Object Detection Approaches to Identifying Hand Images with High Forensic Values
Thanh Thi Nguyen, Campbell Wilson, Imad Khan, Janis Dalins
TL;DR
The paper tackles identifying hand images with high forensic value by evaluating YOLOv8 and Vision Transformer detectors across multiple datasets, including a newly semi-automatically labeled 11k hands set. It demonstrates that YOLOv8 variants generally outperform DETR/DETA models and that training on a diverse, combined dataset yields the strongest generalization, enabling rapid extraction of high-forensic-value frames from images and videos. The work provides bounding-box labels for the 11k hands dataset, compares model performance across EgoHands, Open Images, and combined data, and presents a practical pipeline for forensic analysts to prioritize frames for review while addressing ethical considerations. Overall, the approach offers a scalable, data-driven tool to streamline forensic image analysis and reduce expert workload, with plan for future handling of occlusion, lighting, and privacy concerns.
Abstract
Forensic science plays a crucial role in legal investigations, and the use of advanced technologies, such as object detection based on machine learning methods, can enhance the efficiency and accuracy of forensic analysis. Human hands are unique and can leave distinct patterns, marks, or prints that can be utilized for forensic examinations.

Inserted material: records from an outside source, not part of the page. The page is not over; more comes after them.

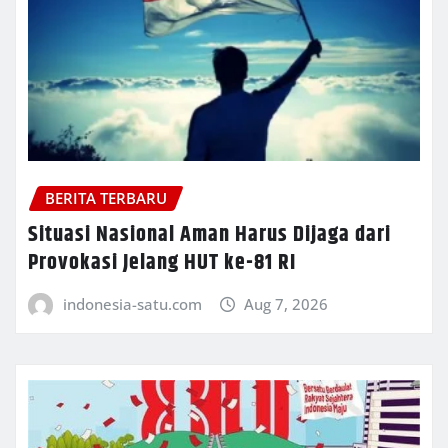
BERITA TERBARU
Situasi Nasional Aman Harus Dijaga dari
Provokasi Jelang HUT ke-81 RI
indonesia-satu.com
Aug 7, 2026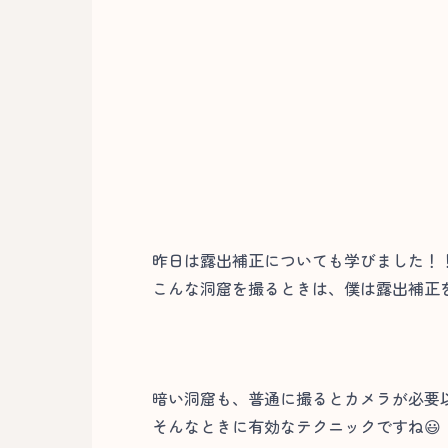
昨日は露出補正についても学びました！
こんな洞窟を撮るときは、僕は露出補正をマ
暗い洞窟も、普通に撮るとカメラが必要
そんなときに有効なテクニックですね😃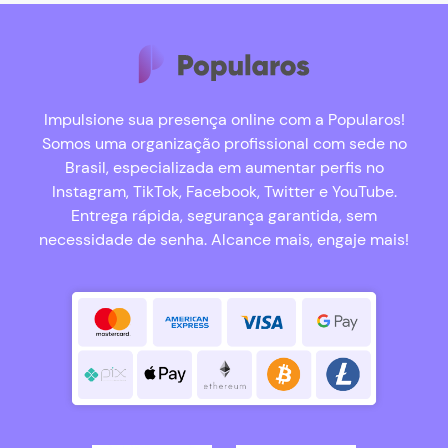
Impulsione sua presença online com a Popularos!
Somos uma organização profissional com sede no
Brasil, especializada em aumentar perfis no
Instagram, TikTok, Facebook, Twitter e YouTube.
Entrega rápida, segurança garantida, sem
necessidade de senha. Alcance mais, engaje mais!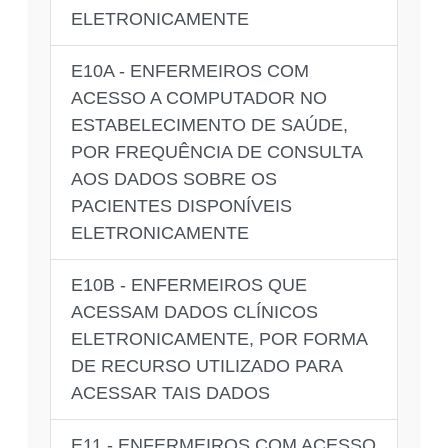
ELETRONICAMENTE
E10A - ENFERMEIROS COM
ACESSO A COMPUTADOR NO
ESTABELECIMENTO DE SAÚDE,
POR FREQUÊNCIA DE CONSULTA
AOS DADOS SOBRE OS
PACIENTES DISPONÍVEIS
ELETRONICAMENTE
E10B - ENFERMEIROS QUE
ACESSAM DADOS CLÍNICOS
ELETRONICAMENTE, POR FORMA
DE RECURSO UTILIZADO PARA
ACESSAR TAIS DADOS
E11 - ENFERMEIROS COM ACESSO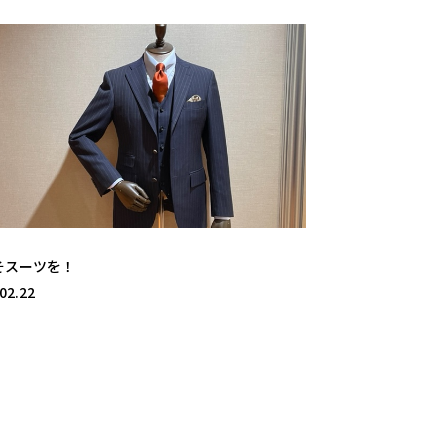
そスーツを！
02.22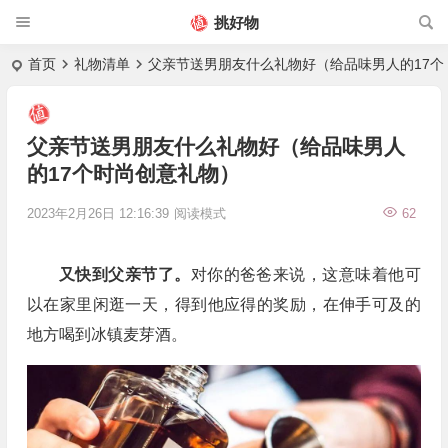
挑好物
首页
礼物清单
父亲节送男朋友什么礼物好（给品味男人的17个
父亲节送男朋友什么礼物好（给品味男人
的17个时尚创意礼物）
2023年2月26日 12:16:39
阅读模式
62
又快到父亲节了。
对你的爸爸来说，这意味着他可
以在家里闲逛一天，得到他应得的奖励，在伸手可及的
地方喝到冰镇麦芽酒。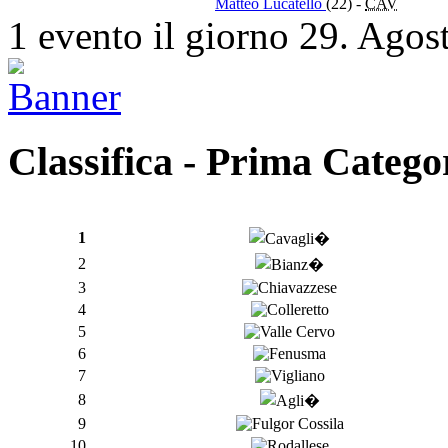
Matteo Lucatello
(22)
-
CAV
1 evento il giorno 29. Agos
Classifica - Prima Catego
1
2
3
4
5
6
7
8
9
10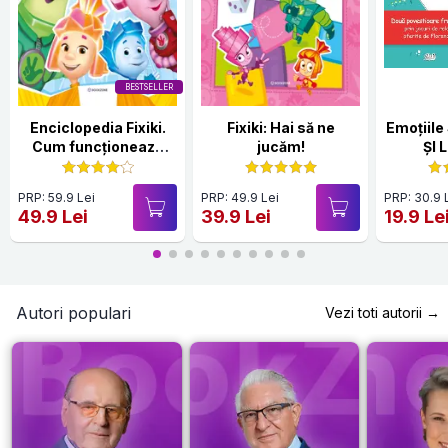
BESTSELLER
Enciclopedia Fixiki.
Fixiki: Hai să ne
Emoțiile Sare
Cum funcționează
jucăm!
ȘI 
lucrurile
PRP: 59.9 Lei
PRP: 49.9 Lei
PRP: 30.9 
49.9 Lei
39.9 Lei
19.9 Le
Autori populari
Vezi toti autorii →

This paper compares various machine learning approaches to hand detection and presents the application results of employing the best-performing model to identify images of significant importance in forensic contexts. We fine-tune YOLOv8 and vision transformer-based object detection models on four hand image datasets, including the 11k hands dataset with our own bounding boxes annotated by a semi-automatic approach. Two YOLOv8 variants, i.e., YOLOv8 nano (YOLOv8n) and YOLOv8 extra-large (YOLOv8x), and two vision transformer variants, i.e., DEtection TRansformer (DETR) and Detection Transformers with Assignment (DETA), are employed for the experiments. Experimental results demonstrate that the YOLOv8 models outperform DETR and DETA on all datasets. The experiments also show that YOLOv8 approaches result in superior performance compared with existing hand detection methods, which were based on YOLOv3 and YOLOv4 models. Applications of our fine-tuned YOLOv8 models for identifying hand images (or frames in a video) with high forensic values produce excellent results, significantly reducing the time required by forensic experts. This implies that our approaches can be implemented effectively for real-world applications in forensics or related fields.